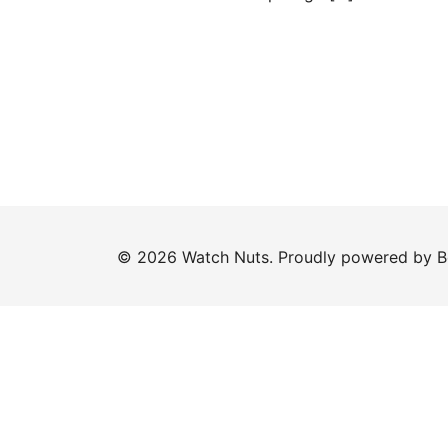
© 2026 Watch Nuts. Proudly powered by
B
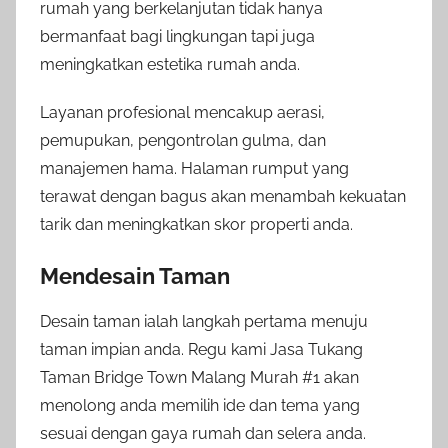
rumah yang berkelanjutan tidak hanya
bermanfaat bagi lingkungan tapi juga
meningkatkan estetika rumah anda.
Layanan profesional mencakup aerasi,
pemupukan, pengontrolan gulma, dan
manajemen hama. Halaman rumput yang
terawat dengan bagus akan menambah kekuatan
tarik dan meningkatkan skor properti anda.
Mendesain Taman
Desain taman ialah langkah pertama menuju
taman impian anda. Regu kami Jasa Tukang
Taman Bridge Town Malang Murah #1 akan
menolong anda memilih ide dan tema yang
sesuai dengan gaya rumah dan selera anda.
☆ ☆ ☆
▸ **Task prompt**:
Scan the material above and copy every line that holds the string "yang".

▸ **Exercise answer**:
rumah yang berkelanjutan tidak hanya
manajemen hama. Halaman rumput yang
menolong anda memilih ide dan tema yang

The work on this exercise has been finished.